++++ DATA FOR REVIEW

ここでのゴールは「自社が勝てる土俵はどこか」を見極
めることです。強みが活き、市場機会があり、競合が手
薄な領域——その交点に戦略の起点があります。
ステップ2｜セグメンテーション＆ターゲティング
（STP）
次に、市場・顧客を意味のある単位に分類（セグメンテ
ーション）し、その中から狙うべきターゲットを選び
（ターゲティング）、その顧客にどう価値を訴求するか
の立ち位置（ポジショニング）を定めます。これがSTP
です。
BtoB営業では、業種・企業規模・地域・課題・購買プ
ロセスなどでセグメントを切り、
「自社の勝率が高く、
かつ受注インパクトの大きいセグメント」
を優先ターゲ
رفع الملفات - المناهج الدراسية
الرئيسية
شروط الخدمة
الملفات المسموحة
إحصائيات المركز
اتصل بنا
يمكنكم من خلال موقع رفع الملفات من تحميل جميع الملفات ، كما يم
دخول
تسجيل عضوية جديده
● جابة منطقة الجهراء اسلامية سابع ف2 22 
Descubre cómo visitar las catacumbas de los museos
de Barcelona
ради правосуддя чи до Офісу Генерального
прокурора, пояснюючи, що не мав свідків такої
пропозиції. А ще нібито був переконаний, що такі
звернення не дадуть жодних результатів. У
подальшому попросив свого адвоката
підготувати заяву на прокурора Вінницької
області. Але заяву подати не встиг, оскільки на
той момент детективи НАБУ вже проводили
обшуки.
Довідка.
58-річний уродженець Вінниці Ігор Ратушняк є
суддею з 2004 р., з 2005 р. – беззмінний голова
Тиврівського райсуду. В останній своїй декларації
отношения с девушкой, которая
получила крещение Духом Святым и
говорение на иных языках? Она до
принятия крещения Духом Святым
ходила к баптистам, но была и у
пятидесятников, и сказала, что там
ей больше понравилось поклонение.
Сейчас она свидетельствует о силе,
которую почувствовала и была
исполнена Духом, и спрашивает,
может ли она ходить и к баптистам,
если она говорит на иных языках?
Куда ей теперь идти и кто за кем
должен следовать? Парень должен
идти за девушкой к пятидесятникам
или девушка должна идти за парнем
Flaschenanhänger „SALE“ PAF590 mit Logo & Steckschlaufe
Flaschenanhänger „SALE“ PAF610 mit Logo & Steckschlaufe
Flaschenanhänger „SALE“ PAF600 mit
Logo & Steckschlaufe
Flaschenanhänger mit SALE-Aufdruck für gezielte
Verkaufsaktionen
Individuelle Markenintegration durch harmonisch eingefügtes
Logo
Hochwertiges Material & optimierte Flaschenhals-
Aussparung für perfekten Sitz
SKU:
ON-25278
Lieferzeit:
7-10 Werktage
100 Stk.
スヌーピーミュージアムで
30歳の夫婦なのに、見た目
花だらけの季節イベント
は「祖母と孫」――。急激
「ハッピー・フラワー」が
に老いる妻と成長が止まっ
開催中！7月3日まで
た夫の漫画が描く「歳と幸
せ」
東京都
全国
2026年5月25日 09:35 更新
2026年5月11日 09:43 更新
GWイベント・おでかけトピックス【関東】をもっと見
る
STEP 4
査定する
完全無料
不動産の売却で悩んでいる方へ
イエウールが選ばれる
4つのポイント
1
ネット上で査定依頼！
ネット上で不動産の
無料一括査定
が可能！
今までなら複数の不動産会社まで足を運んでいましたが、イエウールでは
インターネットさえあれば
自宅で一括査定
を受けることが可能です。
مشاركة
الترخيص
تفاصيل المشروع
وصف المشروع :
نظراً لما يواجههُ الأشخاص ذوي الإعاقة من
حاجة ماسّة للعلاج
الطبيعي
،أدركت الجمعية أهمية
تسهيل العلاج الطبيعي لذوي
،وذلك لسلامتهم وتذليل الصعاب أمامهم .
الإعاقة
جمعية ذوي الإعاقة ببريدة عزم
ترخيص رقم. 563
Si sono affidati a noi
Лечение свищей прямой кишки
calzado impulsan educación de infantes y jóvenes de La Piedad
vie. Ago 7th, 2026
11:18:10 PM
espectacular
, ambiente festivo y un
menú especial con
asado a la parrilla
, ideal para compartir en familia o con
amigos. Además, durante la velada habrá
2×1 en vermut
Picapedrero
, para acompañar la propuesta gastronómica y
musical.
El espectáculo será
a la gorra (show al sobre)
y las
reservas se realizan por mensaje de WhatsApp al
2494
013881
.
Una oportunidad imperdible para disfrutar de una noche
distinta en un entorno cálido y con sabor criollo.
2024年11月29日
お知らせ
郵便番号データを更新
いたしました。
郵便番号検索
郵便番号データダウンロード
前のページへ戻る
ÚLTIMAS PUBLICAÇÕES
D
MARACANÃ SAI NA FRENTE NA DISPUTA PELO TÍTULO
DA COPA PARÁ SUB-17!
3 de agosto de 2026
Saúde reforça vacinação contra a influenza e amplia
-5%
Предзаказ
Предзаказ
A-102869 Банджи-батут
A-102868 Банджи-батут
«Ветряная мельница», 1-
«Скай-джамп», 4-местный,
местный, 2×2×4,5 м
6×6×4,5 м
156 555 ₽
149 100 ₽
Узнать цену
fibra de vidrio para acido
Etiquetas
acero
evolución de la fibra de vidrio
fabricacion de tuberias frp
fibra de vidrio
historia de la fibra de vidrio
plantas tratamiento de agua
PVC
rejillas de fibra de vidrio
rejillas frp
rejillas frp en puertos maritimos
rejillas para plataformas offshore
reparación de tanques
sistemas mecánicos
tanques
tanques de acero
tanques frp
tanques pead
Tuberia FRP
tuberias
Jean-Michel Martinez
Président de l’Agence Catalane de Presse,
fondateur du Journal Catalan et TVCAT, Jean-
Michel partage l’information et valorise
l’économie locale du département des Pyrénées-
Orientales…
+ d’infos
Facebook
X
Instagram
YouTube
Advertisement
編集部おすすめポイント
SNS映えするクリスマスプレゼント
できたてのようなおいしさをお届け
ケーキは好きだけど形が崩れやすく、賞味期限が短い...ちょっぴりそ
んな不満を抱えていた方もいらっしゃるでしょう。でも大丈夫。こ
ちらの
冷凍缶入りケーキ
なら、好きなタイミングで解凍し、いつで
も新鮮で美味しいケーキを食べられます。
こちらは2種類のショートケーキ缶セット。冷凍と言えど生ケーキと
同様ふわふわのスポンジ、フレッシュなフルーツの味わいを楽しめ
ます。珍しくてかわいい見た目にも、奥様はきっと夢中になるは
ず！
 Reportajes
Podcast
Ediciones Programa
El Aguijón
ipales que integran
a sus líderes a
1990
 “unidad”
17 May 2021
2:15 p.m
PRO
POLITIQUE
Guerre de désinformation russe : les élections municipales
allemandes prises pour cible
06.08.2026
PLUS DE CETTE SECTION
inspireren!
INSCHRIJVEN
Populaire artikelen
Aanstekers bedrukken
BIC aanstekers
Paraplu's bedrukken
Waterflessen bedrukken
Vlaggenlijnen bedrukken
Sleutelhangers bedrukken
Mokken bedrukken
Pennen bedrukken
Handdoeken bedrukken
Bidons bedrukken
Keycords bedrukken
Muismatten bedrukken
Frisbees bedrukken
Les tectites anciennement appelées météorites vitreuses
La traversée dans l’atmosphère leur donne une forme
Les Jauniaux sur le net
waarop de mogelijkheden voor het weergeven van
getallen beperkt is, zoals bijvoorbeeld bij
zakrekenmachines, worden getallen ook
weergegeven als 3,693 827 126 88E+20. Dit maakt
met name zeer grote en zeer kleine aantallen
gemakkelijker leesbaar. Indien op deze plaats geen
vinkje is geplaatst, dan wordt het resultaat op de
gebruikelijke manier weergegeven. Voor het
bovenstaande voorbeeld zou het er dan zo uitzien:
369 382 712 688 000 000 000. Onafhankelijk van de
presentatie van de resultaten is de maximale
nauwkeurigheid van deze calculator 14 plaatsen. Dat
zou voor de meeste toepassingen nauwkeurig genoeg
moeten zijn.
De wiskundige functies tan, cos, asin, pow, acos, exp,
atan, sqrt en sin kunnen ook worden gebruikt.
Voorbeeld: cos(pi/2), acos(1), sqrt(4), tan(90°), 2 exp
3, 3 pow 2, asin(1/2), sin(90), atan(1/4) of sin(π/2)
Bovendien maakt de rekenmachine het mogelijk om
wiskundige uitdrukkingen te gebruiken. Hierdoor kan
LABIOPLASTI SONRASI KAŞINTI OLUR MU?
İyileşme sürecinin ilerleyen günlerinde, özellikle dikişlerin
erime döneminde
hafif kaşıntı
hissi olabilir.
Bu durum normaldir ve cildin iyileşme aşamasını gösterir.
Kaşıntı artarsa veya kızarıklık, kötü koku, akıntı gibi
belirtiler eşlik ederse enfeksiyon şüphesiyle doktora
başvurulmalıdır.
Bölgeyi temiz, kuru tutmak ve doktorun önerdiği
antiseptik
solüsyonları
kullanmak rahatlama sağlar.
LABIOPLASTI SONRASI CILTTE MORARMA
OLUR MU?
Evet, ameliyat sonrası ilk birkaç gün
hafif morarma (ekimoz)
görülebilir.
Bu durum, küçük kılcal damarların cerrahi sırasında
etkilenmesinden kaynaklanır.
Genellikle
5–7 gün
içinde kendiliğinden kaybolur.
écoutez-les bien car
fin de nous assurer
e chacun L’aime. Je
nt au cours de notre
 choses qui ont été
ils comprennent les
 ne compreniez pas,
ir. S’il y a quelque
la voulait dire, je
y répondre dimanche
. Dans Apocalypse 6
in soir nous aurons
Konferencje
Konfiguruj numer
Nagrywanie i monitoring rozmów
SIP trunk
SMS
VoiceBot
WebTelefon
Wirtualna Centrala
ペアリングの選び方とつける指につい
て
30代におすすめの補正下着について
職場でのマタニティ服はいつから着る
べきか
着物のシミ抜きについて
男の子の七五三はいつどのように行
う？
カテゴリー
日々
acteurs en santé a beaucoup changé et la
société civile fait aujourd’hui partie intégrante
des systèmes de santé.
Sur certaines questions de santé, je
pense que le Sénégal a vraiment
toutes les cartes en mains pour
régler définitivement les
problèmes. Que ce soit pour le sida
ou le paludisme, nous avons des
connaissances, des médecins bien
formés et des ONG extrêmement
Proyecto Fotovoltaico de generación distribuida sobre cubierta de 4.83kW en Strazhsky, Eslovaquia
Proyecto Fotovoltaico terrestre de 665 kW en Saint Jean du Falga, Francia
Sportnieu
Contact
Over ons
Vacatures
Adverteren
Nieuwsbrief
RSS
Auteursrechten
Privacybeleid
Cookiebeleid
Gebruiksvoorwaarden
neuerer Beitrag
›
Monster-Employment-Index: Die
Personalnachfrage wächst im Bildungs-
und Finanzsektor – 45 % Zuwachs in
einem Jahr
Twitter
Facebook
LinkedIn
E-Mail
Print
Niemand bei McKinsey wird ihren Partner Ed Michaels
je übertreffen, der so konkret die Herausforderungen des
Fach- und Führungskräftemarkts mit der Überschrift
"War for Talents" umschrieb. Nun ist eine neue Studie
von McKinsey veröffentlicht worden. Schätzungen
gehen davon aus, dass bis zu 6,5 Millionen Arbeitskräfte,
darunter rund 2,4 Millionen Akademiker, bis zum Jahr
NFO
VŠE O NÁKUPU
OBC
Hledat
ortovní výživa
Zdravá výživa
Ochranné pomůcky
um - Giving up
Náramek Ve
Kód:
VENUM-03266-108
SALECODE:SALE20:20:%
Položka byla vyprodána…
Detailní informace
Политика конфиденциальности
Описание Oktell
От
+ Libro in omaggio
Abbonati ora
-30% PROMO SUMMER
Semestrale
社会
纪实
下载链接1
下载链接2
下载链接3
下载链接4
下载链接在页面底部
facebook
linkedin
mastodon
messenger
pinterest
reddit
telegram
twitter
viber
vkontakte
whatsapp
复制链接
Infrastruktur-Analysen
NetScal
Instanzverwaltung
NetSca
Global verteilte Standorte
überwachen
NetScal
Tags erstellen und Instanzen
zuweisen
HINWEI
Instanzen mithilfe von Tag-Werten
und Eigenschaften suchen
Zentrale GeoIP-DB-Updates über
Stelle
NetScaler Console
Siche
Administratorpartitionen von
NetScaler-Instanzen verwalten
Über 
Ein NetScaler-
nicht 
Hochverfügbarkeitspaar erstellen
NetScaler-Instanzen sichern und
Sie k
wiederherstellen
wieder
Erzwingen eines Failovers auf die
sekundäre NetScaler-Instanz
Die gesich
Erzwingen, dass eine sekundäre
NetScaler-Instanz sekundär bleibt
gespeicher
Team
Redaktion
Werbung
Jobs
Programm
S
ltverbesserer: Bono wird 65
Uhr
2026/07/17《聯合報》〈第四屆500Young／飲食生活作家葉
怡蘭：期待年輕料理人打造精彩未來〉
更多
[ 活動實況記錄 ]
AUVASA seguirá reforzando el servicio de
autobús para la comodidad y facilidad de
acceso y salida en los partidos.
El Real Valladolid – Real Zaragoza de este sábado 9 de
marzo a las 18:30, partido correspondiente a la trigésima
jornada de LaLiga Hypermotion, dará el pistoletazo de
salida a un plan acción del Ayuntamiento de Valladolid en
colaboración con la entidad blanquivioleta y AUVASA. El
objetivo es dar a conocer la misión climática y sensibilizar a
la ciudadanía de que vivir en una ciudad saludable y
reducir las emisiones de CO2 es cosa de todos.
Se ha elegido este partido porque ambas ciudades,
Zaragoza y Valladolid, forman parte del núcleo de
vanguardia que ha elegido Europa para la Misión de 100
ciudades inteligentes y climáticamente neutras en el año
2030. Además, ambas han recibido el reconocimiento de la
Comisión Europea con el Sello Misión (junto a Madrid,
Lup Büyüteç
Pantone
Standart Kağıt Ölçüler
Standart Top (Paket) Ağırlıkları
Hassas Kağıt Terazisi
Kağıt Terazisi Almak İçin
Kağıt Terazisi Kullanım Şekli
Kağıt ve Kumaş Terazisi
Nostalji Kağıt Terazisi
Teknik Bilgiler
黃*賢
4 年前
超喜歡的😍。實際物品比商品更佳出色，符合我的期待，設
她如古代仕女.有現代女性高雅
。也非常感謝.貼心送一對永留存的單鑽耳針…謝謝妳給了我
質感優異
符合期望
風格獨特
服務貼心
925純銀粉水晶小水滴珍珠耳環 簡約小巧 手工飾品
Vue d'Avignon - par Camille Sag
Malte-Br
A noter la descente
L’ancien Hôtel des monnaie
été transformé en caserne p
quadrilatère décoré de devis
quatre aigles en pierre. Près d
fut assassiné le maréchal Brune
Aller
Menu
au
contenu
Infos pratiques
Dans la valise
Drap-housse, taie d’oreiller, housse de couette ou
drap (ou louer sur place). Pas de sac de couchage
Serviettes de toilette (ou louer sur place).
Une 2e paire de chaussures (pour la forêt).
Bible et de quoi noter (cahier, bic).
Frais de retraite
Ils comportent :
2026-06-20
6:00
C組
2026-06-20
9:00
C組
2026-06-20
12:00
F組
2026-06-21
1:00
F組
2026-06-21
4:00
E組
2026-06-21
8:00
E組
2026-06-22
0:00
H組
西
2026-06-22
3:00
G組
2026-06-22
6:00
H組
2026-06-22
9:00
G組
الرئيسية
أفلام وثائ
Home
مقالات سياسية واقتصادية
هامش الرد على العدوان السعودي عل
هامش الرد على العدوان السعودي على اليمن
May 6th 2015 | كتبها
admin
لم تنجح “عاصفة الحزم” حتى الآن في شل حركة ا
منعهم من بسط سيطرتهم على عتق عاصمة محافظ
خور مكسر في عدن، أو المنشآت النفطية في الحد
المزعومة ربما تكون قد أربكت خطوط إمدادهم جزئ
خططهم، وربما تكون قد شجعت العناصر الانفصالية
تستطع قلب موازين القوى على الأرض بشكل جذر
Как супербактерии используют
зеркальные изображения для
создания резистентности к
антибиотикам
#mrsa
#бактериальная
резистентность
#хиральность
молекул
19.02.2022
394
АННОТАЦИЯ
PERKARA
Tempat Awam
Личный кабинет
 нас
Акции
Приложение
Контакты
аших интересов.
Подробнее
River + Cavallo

++++++++

## EXERCISE
Transcribe verbatim. Cover the lines from the first line of the entries above to the line containing "تسجيل عضوية جديده", inclusive.

## PROBLEM SOLUTION
ここでのゴールは「自社が勝てる土俵はどこか」を見極
めることです。強みが活き、市場機会があり、競合が手
薄な領域——その交点に戦略の起点があります。
ステップ2｜セグメンテーション＆ターゲティング
（STP）
次に、市場・顧客を意味のある単位に分類（セグメンテ
ーション）し、その中から狙うべきターゲットを選び
（ターゲティング）、その顧客にどう価値を訴求するか
の立ち位置（ポジショニング）を定めます。これがSTP
です。
BtoB営業では、業種・企業規模・地域・課題・購買プ
ロセスなどでセグメントを切り、
「自社の勝率が高く、
かつ受注インパクトの大きいセグメント」
を優先ターゲ
رفع الملفات - المناهج الدراسية
الرئيسية
شروط الخدمة
الملفات المسموحة
إحصائيات المركز
اتصل بنا
يمكنكم من خلال موقع رفع الملفات من تحميل جميع الملفات ، كما يم
دخول
تسجيل عضوية جديده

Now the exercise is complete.